Added documentation.

Thank you -- much appreciated!

Harbormaster completed remote builds in B250102: Diff 546912.Aug 3 2023, 9:59 AM

mhalk added inline comments.Aug 3 2023, 10:30 AM

openmp/libomptarget/plugins-nextgen/amdgpu/src/rtl.cpp
1466	Good catch, thanks! I wasn't aware of that.
1530	Really like the reduced complexity. Now that `NextQueue` is always increased wouldn't that forfeit the purpose of handling busy queues? -- at least for the first `MaxNumQueues` Stream-requests. Because I think we will now always look at a Queue that has not been initialized and is therefore considered "idle"/not busy. I guess keeping `NextQueue` at zero until the maximum number of queues is actually initialized is important, unless we find sth. equivalent. I'll think about it a bit more.
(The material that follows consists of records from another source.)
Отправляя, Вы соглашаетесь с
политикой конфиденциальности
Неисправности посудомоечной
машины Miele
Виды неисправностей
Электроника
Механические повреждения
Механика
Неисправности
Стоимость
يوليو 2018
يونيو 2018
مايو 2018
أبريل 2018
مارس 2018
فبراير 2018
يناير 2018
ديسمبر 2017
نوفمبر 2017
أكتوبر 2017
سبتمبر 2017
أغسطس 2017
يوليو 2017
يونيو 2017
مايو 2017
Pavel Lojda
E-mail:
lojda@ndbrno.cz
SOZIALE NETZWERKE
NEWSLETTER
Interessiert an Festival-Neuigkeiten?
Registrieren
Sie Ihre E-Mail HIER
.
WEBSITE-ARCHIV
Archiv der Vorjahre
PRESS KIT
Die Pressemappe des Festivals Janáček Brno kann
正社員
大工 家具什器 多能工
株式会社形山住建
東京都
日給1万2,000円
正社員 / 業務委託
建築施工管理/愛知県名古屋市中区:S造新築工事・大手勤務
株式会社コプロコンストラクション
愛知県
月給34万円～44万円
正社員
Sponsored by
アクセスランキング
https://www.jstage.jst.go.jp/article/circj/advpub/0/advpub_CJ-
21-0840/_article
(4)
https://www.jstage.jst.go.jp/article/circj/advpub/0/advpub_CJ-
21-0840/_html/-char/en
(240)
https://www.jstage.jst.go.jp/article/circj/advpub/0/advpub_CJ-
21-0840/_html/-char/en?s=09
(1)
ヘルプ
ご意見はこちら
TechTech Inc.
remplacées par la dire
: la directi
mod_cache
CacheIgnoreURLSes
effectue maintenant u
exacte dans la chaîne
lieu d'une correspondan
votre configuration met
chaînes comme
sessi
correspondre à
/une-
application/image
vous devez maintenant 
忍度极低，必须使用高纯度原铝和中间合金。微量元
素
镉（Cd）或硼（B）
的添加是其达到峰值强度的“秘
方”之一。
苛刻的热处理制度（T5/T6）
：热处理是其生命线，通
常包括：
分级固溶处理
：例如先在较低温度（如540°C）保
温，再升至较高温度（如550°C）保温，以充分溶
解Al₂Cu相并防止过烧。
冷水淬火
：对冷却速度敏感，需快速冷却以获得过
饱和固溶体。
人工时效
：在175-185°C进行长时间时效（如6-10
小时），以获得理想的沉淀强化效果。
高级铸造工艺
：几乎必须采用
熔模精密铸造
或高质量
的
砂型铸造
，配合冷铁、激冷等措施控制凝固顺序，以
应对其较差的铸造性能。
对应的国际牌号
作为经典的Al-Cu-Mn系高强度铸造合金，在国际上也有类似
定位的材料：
kevinsala added inline comments.Aug 3 2023, 11:28 AM

openmp/libomptarget/plugins-nextgen/amdgpu/src/rtl.cpp
1530	I don't think updating `NextQueue` will have an impact on the tracking mechanism. For the tracking, `NextQueue` just indicates which queue to start looking at. But you will traverse the whole array of queues if we are not finding idle queues. So, in the first `MaxNumQueues` Stream-request, the mechanism will do the following: 1st request: NextQueue is 0 -> check queue 0 (idle) -> break 2nd request: NextQueue is 1 -> check queue 1 (idle) -> break 3rd request: NextQueue is 2 -> check queue 2 (idle) -> break ... In these first `MaxNumQueues` requests, we will always break at the first loop iteration because no one will be using the queue at`NextQueue` positions yet. Then, after those first requests, we will probably start having to iterate over the queues to find if any is idle.

mhalk added inline comments.Aug 3 2023, 11:43 AM

openmp/libomptarget/plugins-nextgen/amdgpu/src/rtl.cpp
1530	Yes, but what if upon the 2nd request queue_0 is idle. Won't we initialize queue_1 albeit there is an already initialized one ready? Or do we not care about this? If so & should you have time -- please share some insight in this.

kevinsala added inline comments.Aug 3 2023, 11:51 AM

openmp/libomptarget/plugins-nextgen/amdgpu/src/rtl.cpp
1530	True, it would make sense to re-use the already initialized one. That can be changed on the simplified function easily. I've some other doubts regarding falling back to round robin when there is no idle queue. Since the number of queues is very low, I think that improving the fallback (i.e., when all queues are busy) is important. The default number of queues is four, so we will already move to the fallback mechanism (simple round-robin) when having 4 streams working concurrently. For the same cost as now, we can chose the queue with the minimum number of users instead. I believe this could keep the users (more or less) well-balanced among queue. Does it make sense?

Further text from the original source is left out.